Wind, temperature and precipitation are the atmospheric climate variables that affect the majority of people most of all. Hence, the motivation to predict these parameters is particularly large. Figure 2 shows the potential predictability of annual mean SLP (January to December in EXPJAN, July to June in EXPJUL) in the first and second year after initialization in January and July. The predictability patterns of the first year are similar in EXPJAN and EXPJUL. Predictability is significant over southern Europe, southern and central Asia, the northwestern North Pacific and northern North America. PPP is significantly larger over the northwestern Pacific and over Canada/Alaska in EXPJUL than in EXPJAN. No or only low PPP is found from Greenland over Eurasia to the Bering Sea north of 50°–60°N. Predictability is generally small in the second year in most mid and high latitude regions. The persistence of SLP is very low and explains hence only a small part of the interannual predictability of SLP.
Fig. 2

Top: potential prognostic predictability of annual mean SLP in the first and second year after start of the simulations in January (left) and July (right)

The predictability of seasonal SLP is shown in Fig. 3. The predictability of the first 2 months is relatively good in most areas, which is favored by the small perturbation in the initial conditions. In the following spring, SLP is only significantly predictable over the northern North Pacific, parts of Canada and a region in southwestern Asia. Predictability of the summer season (6–8 months) is quite high over most of mid-latitude continents and exceeds the predictability of spring SLP (although lead time is longer). The predictability of autumn (lead time 9–11 months) is very small in the entire mid and high northern latitudes. PPP of SLP of the first 2 months is higher in most areas in EXPJUL than in EXPJAN. The predictability pattern is similar to the JJA-pattern of EXPJAN although PPP is higher due to shorter lead time. This indicates that both lead time of the prediction and the period to be predicted are important for the predictability. The 3–5 months predictability is very small in EXPJUL except for the northeastern North Pacific. In the following two seasons PPP is below 0.4 but increases in the next summer again (not shown). Generally, predictability of the atmospheric circulation is smallest in autumn, which agrees to sensitivity and predictability studies by Straus et al. (2003) and Quan et al. (2004).
Fig. 3

Top: potential prognostic predictability of seasonal mean SLP for months 1/2, 3–5, 6–8, 9–11 after start of the simulations in January. Bottom: same for initialization in July

A comparison of the year-1 PPP pattern and seasonal patterns indicate that these timescales are not independent from each other. The mean of the four seasons provides a pattern similar to the year-1 pattern. Similar to the interannual predictability, persistence of seasonal SLP is very small and accounts only in the first 2 months for a considerable amount of predictability.

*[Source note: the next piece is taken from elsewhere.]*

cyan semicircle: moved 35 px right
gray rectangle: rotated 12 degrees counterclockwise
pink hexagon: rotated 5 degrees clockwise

The high predictability of summer (JJA) SLP in our model can mainly be explained by connection to ENSO. Lag correlation analyses of the control integration show a much larger relation between summer SLP over mid and high latitude continents and preceding tropical Pacific SST than in the other seasons. The same correlations have been performed with NCEP/NCAR-reanalysis data. The results support the suggestion of a particular strong relation between mid and high latitude summer SLP over continents and surface temperature over the tropical Pacific. It has to be noted that El Nino occurs much more regularly in our model than in observations and much likely too regular. Hence, our climate model might overestimate the predictability caused by ENSO. Van Oldenborgh et al. (2005a) analyzed the seasonal forecast of SLP from the ECMWF seasonal forecasts over a 15-year period. They found a good forecast skill of summer SLP over south eastern Europe starting the forecast in April. This agrees well with our results.

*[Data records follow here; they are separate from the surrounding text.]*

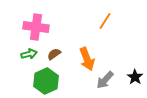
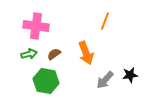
orange line: rotated 12 degrees counterclockwise
pink cross: moved 1 px up
orange arrow: moved 1 px left, 6 px up
black star: moved 5 px left, 2 px up; rotated 28 degrees clockwise
green hexagon: rotated 25 degrees counterclockwise
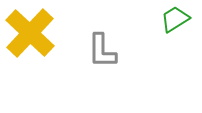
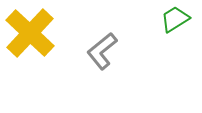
gray L-shape: rotated 51 degrees clockwise
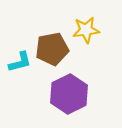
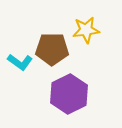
brown pentagon: rotated 12 degrees clockwise
cyan L-shape: rotated 50 degrees clockwise
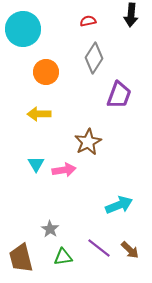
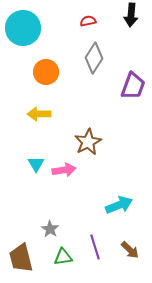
cyan circle: moved 1 px up
purple trapezoid: moved 14 px right, 9 px up
purple line: moved 4 px left, 1 px up; rotated 35 degrees clockwise
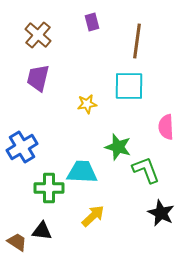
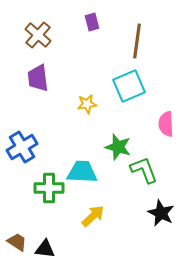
purple trapezoid: rotated 20 degrees counterclockwise
cyan square: rotated 24 degrees counterclockwise
pink semicircle: moved 3 px up
green L-shape: moved 2 px left
black triangle: moved 3 px right, 18 px down
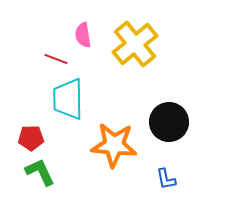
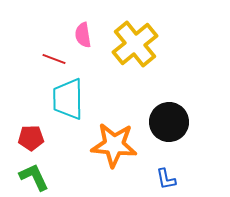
red line: moved 2 px left
green L-shape: moved 6 px left, 5 px down
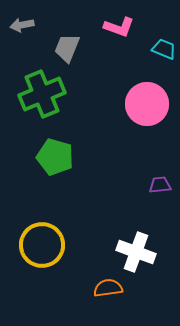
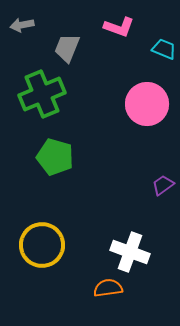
purple trapezoid: moved 3 px right; rotated 30 degrees counterclockwise
white cross: moved 6 px left
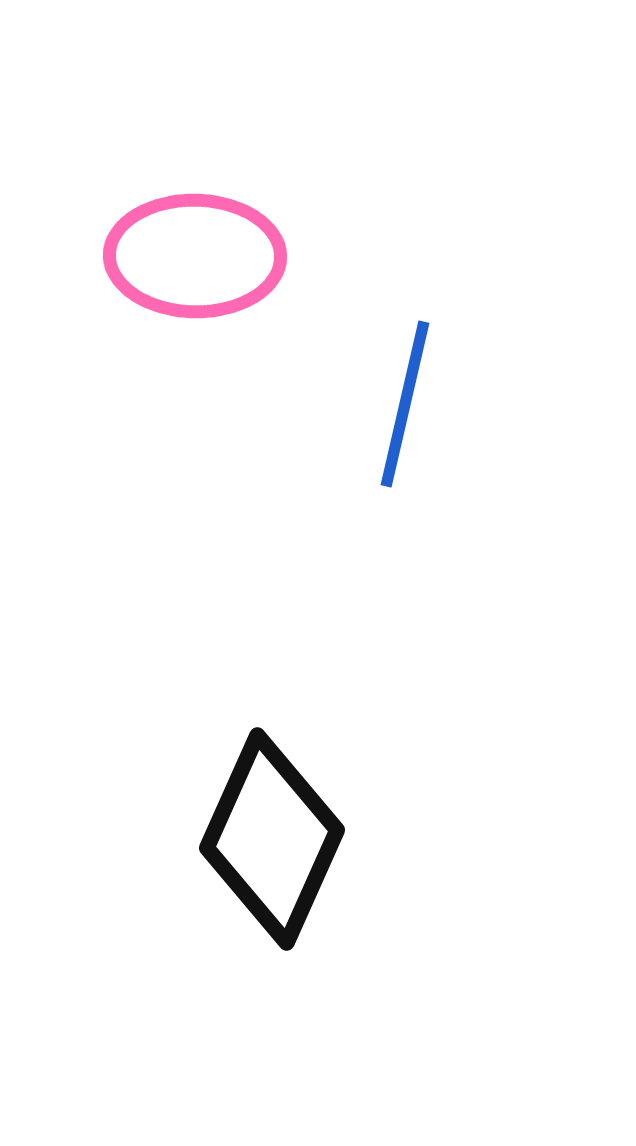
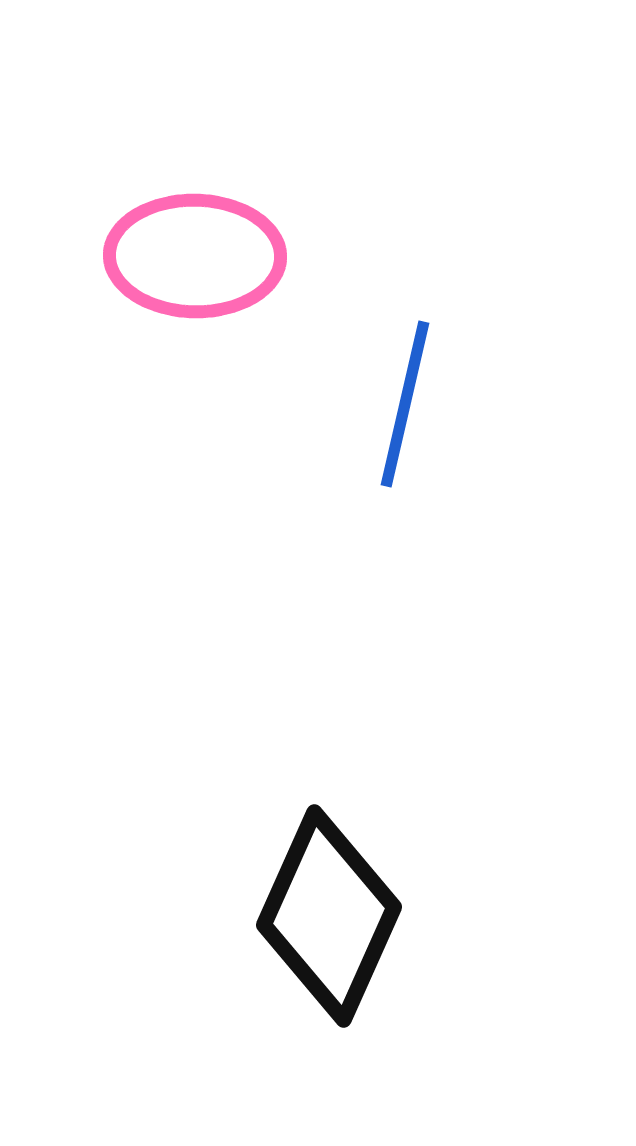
black diamond: moved 57 px right, 77 px down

The predictability of the NAO in our model is relatively small. First year’s annual mean predictability is significant in EXPJAN but slightly below 95% significance in EXPJUL. PPP of winter NAO is 0.5 for the mean of January and February after start in January in EXPJAN and 0.2 for DJF (6–8 months) in EXPJUL. Generally, SLP shows a better predictability over the Azores than over Iceland. In agreement with these results, most studies show, if any, small predictabilities of the NAO (e.g. Fletcher and Saunders 2006; Doblas-Reyes et al. 2003). The predictability of the Arctic Oscillation (AO) is similar to the NAO rather small.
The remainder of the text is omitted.